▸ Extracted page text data
···
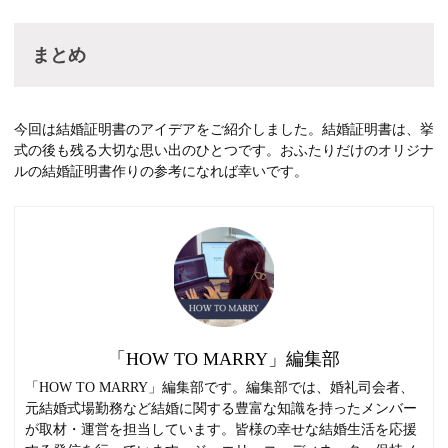
まとめ
今回は結婚証明書のアイデアをご紹介しました。結婚証明書は、挙
式の後も残る大切な思い出のひとつです。おふたりだけのオリジナ
ルの結婚証明書作りの参考になれば幸いです。
「HOW TO MARRY」編集部
「HOW TO MARRY」編集部です。編集部では、婚礼司会者、
元結婚式場勤務など結婚に関する豊富な知識を持ったメンバー
が取材・運営を担当しています。皆様の幸せな結婚生活を応援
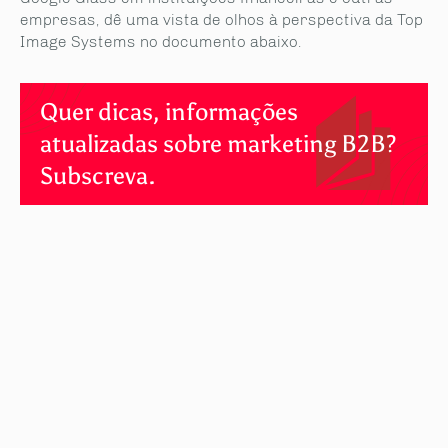
empresas, dê uma vista de olhos à perspectiva da Top
Image Systems no documento abaixo.
Quer dicas, informações
atualizadas sobre marketing B2B?
Subscreva.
···
▸ What is required
Going through the data above, return each line with the word "MARRY".

▸ Solution to the problem
「HOW TO MARRY」編集部
「HOW TO MARRY」編集部です。編集部では、婚礼司会者、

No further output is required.